Use ( ) in regexp and group(1) in python to retrieve the captured string (re.search will return None if it doesn’t find the result, so don’t use group() directly):

title_search = re.search('<title>(.*)</title>', html, re.IGNORECASE)

if title_search:
    title = title_search.group(1)

回答 1

请注意,通过开始Python 3.8并引入赋值表达式(PEP 572):=运算符),可以通过在if条件中直接将匹配结果捕获为变量并将其在条件体内重复使用,从而对KrzysztofKrasoń解决方案进行一些改进:

# pattern = '<title>(.*)</title>'
# text = '<title>hello</title>'
if match := re.search(pattern, text, re.IGNORECASE):
  title = match.group(1)
# hello

Note that starting Python 3.8, and the introduction of assignment expressions (PEP 572) (:= operator), it’s possible to improve a bit on Krzysztof Krasoń’s solution by capturing the match result directly within the if condition as a variable and re-use it in the condition’s body:

# pattern = '<title>(.*)</title>'
# text = '<title>hello</title>'
if match := re.search(pattern, text, re.IGNORECASE):
  title = match.group(1)
# hello

回答 2

尝试使用捕获组:

title = re.search('<title>(.*)</title>', html, re.IGNORECASE).group(1)

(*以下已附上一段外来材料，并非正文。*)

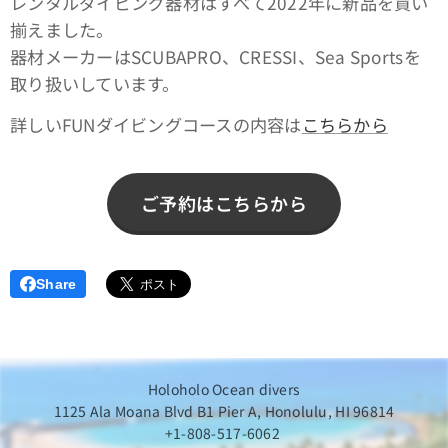
レンタルダイビング器材はすべて2022年に新品を買い
揃えました。
器材メーカーはSCUBAPRO、CRESSI、Sea Sportsを
取り扱いしています。
詳しいFUNダイビングコースの内容は
こちらから
ご予約はこちらから
Share
Holoholo Ocean divers
1125 Ala Moana Blvd B1 Pier A, Honolulu, HI 96814
+1-808-517-6062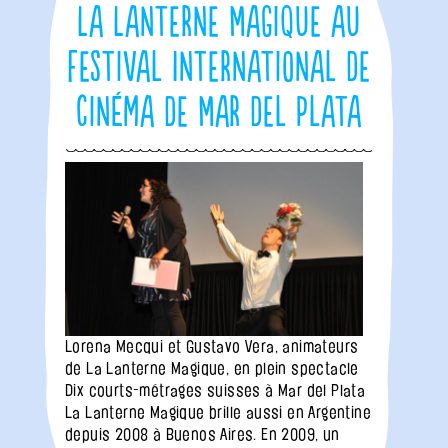
La Lanterne Magique au
Festival International de
Cinéma de Mar del Plata
Lorena Mecqui et Gustavo Vera, animateurs
de La Lanterne Magique, en plein spectacle
Dix courts-métrages suisses à Mar del Plata
La Lanterne Magique brille aussi en Argentine
depuis 2008 à Buenos Aires. En 2009, un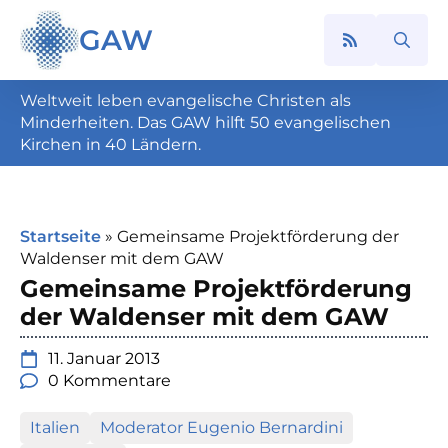
GAW
Search
for:
Weltweit leben evangelische Christen als
Minderheiten. Das GAW hilft 50 evangelischen
Kirchen in 40 Ländern.
Startseite
»
Gemeinsame Projektförderung der
Waldenser mit dem GAW
Gemeinsame Projektförderung
der Waldenser mit dem GAW
11. Januar 2013
0 Kommentare
Italien
Moderator Eugenio Bernardini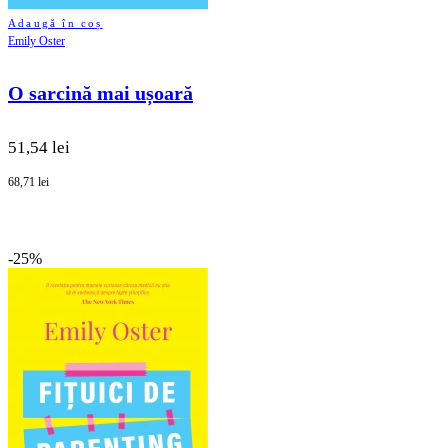
Adaugă în coș
Emily Oster
O sarcină mai ușoară
51,54 lei
68,71 lei
-25%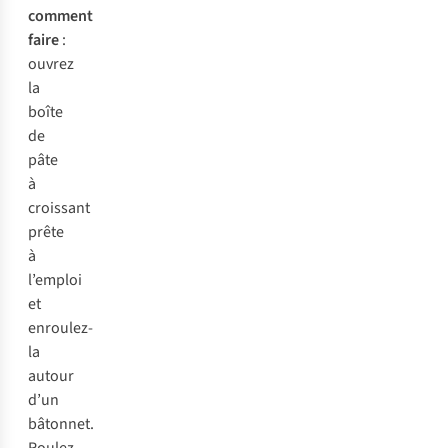
comment
faire
:
ouvrez
la
boîte
de
pâte
à
croissant
prête
à
l’emploi
et
enroulez-
la
autour
d’un
bâtonnet.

Try using capturing groups:

title = re.search('<title>(.*)</title>', html, re.IGNORECASE).group(1)

回答 3

re.search('<title>(.*)</title>', s, re.IGNORECASE).group(1)
re.search('<title>(.*)</title>', s, re.IGNORECASE).group(1)

回答 4

我可以推荐你去美丽汤。汤是一个很好的库,可以解析您的所有html文档。

soup = BeatifulSoup(html_doc)
titleName = soup.title.name

May I recommend you to Beautiful Soup. Soup is a very good lib to parse all of your html document.

soup = BeatifulSoup(html_doc)
titleName = soup.title.name

回答 5

尝试:

title = re.search('<title>(.*)</title>', html, re.IGNORECASE).group(1)

Try:

title = re.search('<title>(.*)</title>', html, re.IGNORECASE).group(1)

回答 6

提供的代码段不能应付Exceptions 我的建议

getattr(re.search(r"<title>(.*)</title>", s, re.IGNORECASE), 'groups', lambda:[u""])()[0]

如果未找到模式或第一个匹配项,则默认情况下返回空字符串。

The provided pieces of code do not cope with Exceptions May I suggest

getattr(re.search(r"<title>(.*)</title>", s, re.IGNORECASE), 'groups', lambda:[u""])()[0]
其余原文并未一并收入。